Iranian President Mahmoud Ahmadinejad is stylin' and racially profilin' with his new cell phone.
He has a great calling plan, too. Free nights and weekends. No roaming charges. And those Christina Aguilera ringtones are the shit!
What exactly has the Persian President been doing with all his free airtime? Let's look at some excerpts:
"Tell me, what are you wearing?"
"Do you fear me now?"
"Yes, I want for to talk to Mr. Boosh, please. Boosh, yes. Who is calling? Eh, Hazi Ben Laidyet." (muffled giggles)
"Hello, yes, Domino's? I would like for to order 50 large pizzas with double the anchovies, please. My address is 1600 Pennsylvania Avenue."

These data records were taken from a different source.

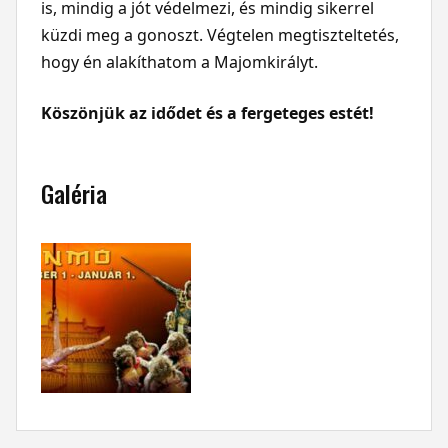
is, mindig a jót védelmezi, és mindig sikerrel
küzdi meg a gonoszt. Végtelen megtiszteltetés,
hogy én alakíthatom a Majomkirályt.
Köszönjük az idődet és a fergeteges estét!
Galéria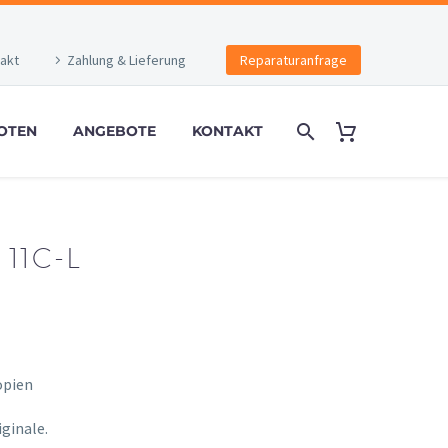
akt
Zahlung & Lieferung
Reparaturanfrage
OTEN
ANGEBOTE
KONTAKT
11C-L
opien
onney
ginale.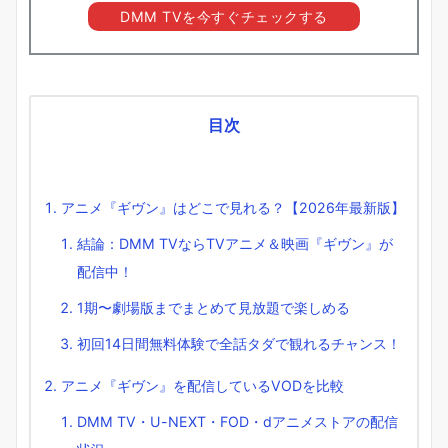
DMM TVを今すぐチェックする
目次
アニメ『ギヴン』はどこで見れる？【2026年最新版】
結論：DMM TVならTVアニメ＆映画『ギヴン』が
配信中！
1期〜劇場版までまとめて見放題で楽しめる
初回14日間無料体験で全話タダで観れるチャンス！
アニメ『ギヴン』を配信しているVODを比較
DMM TV・U-NEXT・FOD・dアニメストアの配信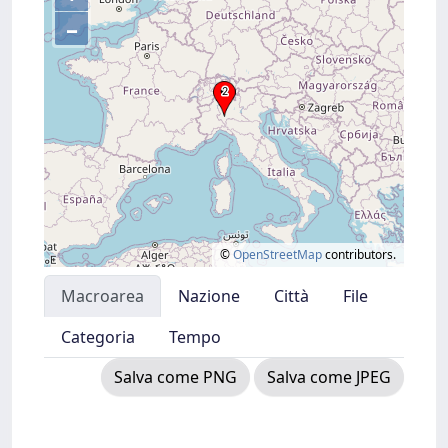
–
©
OpenStreetMap
contributors.
Macroarea
Nazione
Città
File
Categoria
Tempo
Salva come PNG
Salva come JPEG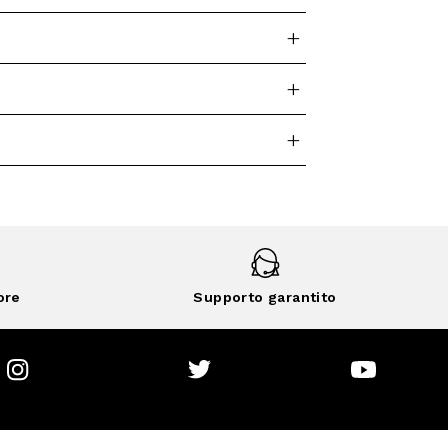
ore
Supporto garantito
Instagram
Twitter
Youtube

"Hello, baby. Yes, I will be home soon. Dinner? I don't care. Shit, make falafel again. Do we have to go through this every time I am in a meeting? No, you're right, the affairs of Iran are much less important than your dinner menu. Forgive me - I am only the fucking president of Iran!!!"
"Bogs, is that you I hear, my main man? Let me tell you, dude, if you are bugging my cell phone again I am going to pull your goddamn fingers off slowly and painfully. No more blogging for you, my main man. And I'd better not see calls to my mistress show up on your Web site again, bro. You are not so scary to me, American pig-dog."